Your assignment — Go through the lines below one by one and count those holding the string "Cats". Give the count alone.

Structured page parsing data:
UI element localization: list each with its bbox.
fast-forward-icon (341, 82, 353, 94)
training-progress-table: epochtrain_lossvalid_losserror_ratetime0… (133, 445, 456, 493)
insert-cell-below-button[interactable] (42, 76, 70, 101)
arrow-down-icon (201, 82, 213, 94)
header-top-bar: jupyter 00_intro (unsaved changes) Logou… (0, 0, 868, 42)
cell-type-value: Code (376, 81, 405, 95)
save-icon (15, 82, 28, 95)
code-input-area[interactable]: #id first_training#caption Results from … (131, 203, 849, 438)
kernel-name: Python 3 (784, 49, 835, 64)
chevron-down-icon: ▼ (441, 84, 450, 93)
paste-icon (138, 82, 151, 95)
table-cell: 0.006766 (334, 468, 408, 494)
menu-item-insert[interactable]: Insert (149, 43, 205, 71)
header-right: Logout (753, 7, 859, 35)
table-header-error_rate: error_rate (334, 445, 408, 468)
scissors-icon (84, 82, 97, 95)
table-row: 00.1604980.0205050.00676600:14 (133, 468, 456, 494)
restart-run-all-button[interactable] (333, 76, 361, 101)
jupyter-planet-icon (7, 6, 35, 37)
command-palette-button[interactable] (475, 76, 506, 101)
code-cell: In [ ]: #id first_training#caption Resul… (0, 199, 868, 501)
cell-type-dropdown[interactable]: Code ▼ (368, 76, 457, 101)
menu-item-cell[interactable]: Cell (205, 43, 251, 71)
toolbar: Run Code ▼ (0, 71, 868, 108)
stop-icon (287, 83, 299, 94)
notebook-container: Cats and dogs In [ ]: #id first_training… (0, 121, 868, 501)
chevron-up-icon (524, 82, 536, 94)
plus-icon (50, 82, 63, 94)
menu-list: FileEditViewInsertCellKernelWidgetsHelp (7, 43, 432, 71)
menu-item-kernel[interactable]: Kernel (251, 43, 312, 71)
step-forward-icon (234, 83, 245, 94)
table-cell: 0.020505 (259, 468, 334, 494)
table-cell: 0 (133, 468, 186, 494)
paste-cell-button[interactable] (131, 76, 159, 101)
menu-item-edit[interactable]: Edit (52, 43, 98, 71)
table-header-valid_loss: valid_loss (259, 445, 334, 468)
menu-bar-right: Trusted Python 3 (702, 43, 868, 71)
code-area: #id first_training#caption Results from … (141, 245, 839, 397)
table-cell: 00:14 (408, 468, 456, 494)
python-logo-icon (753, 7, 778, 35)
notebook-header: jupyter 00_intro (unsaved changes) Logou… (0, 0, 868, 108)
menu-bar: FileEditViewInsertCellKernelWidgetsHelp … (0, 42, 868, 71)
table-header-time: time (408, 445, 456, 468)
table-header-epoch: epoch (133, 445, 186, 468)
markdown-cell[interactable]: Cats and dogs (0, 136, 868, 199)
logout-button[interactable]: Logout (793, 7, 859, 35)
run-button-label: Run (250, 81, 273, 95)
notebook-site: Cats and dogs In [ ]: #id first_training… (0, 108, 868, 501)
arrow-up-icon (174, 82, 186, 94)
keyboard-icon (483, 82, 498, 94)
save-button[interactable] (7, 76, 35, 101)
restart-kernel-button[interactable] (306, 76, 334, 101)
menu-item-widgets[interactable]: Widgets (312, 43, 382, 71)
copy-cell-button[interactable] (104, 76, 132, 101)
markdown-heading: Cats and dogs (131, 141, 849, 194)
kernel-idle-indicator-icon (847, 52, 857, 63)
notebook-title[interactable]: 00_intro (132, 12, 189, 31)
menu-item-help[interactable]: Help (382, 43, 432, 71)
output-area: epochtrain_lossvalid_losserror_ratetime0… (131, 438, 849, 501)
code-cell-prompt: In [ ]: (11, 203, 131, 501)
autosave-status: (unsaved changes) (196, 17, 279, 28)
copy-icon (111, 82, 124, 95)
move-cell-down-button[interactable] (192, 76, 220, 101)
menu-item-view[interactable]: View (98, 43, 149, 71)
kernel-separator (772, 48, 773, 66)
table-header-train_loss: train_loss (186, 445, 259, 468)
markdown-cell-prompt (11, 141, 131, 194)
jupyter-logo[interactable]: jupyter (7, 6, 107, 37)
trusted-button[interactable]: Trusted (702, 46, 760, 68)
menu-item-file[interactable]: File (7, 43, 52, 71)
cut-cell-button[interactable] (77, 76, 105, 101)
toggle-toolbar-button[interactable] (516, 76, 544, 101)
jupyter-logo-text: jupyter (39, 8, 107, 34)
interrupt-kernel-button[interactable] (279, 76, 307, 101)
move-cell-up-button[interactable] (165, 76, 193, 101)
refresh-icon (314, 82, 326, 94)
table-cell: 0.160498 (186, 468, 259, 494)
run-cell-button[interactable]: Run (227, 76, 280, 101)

Exercise result — 4